"Hydrogen Production Efficiency Increased Sixfold"... KAIST Develops Nanomaterial Synthesis Platform

A platform technology has been developed that uses a flash of light to achieve ultra-high temperatures, thereby significantly enhancing the efficiency of catalysts for hydrogen production. By utilizing this platform, hydrogen production efficiency can be increased by up to six times while consuming only 1/1000 of the energy compared to conventional methods. This breakthrough is expected to accelerate the commercialization of future clean energy technologies.

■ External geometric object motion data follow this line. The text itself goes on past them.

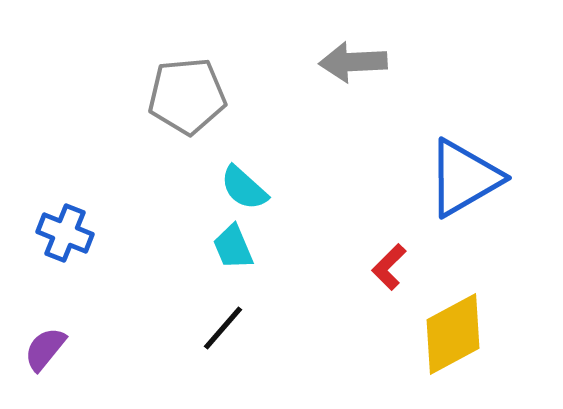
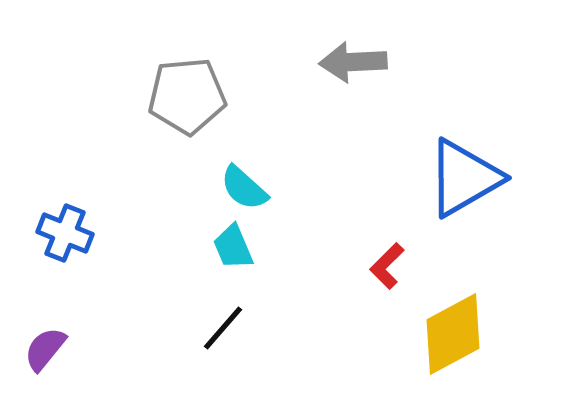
red L-shape: moved 2 px left, 1 px up
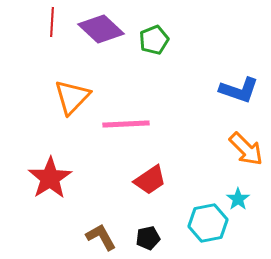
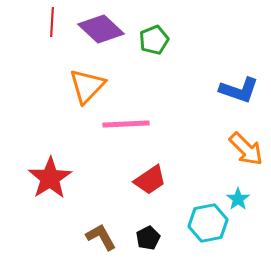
orange triangle: moved 15 px right, 11 px up
black pentagon: rotated 15 degrees counterclockwise
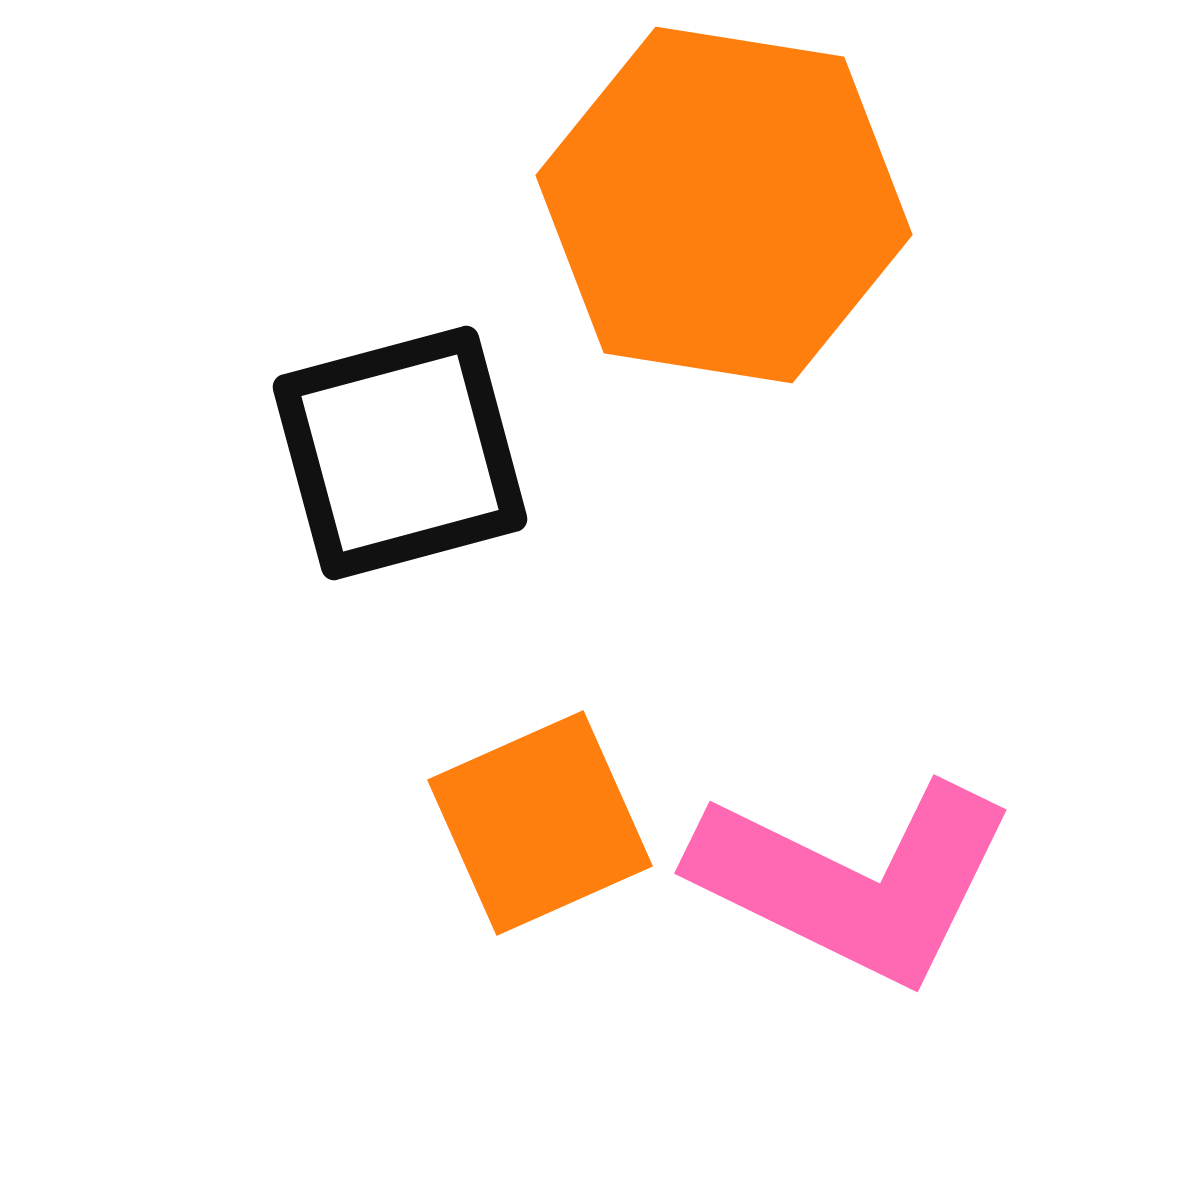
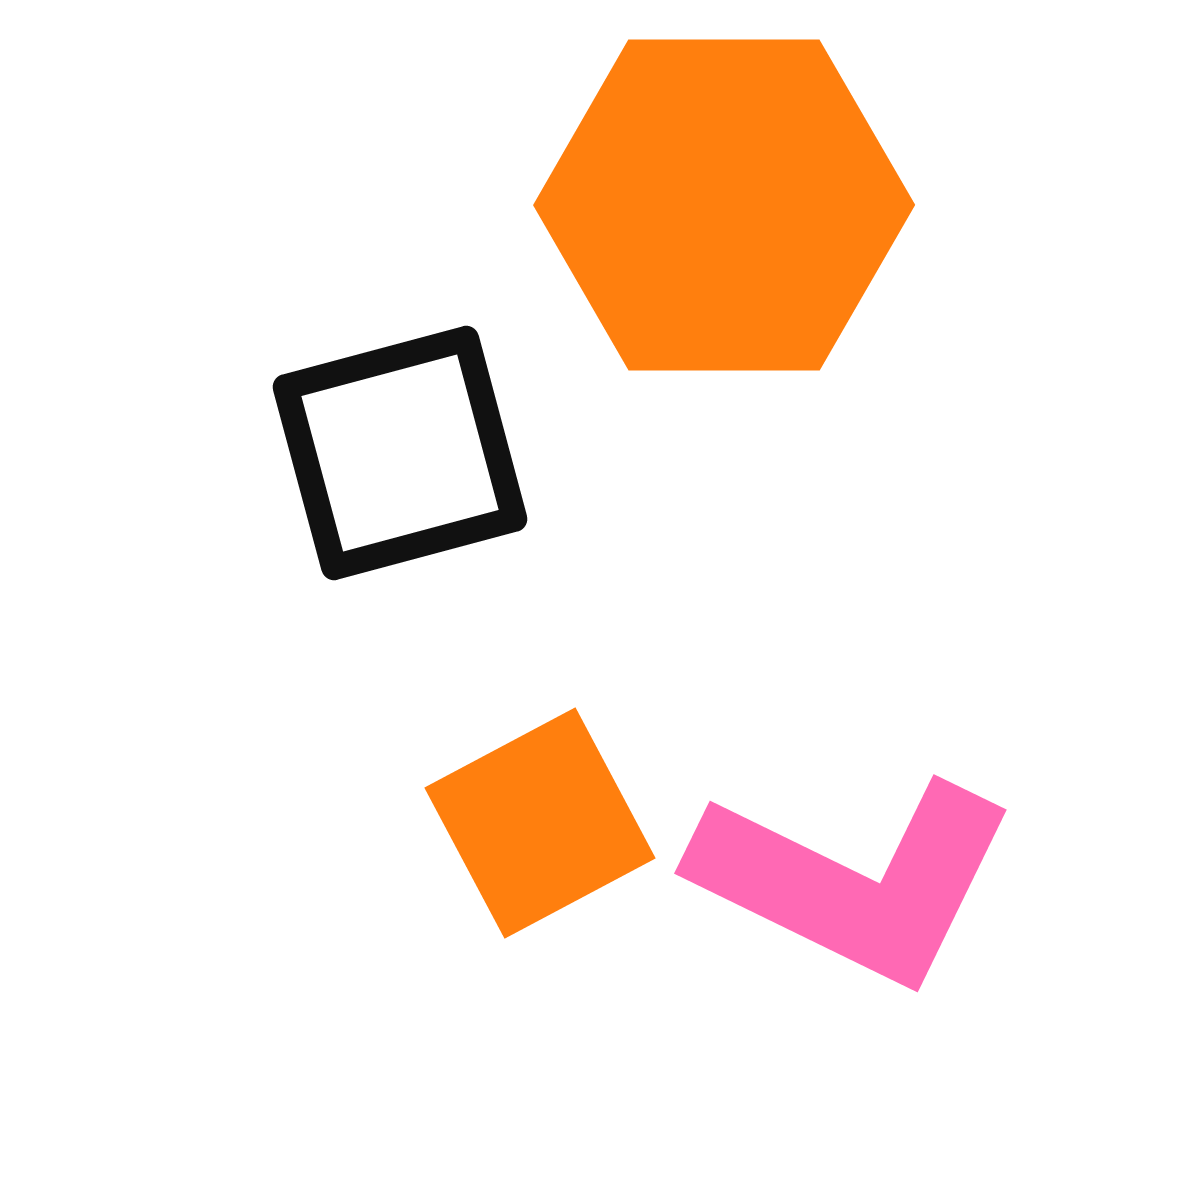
orange hexagon: rotated 9 degrees counterclockwise
orange square: rotated 4 degrees counterclockwise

KAIST announced on October 20 that a research team led by Professor Kim Il-Doo from the Department of Materials Science and Engineering and Professor Choi Sungyul from the School of Electrical and Electronic Engineering has developed a "direct-contact photothermal annealing" synthesis platform, which enables the synthesis of high-performance nanomaterials by exposing them to light for just 0.02 seconds.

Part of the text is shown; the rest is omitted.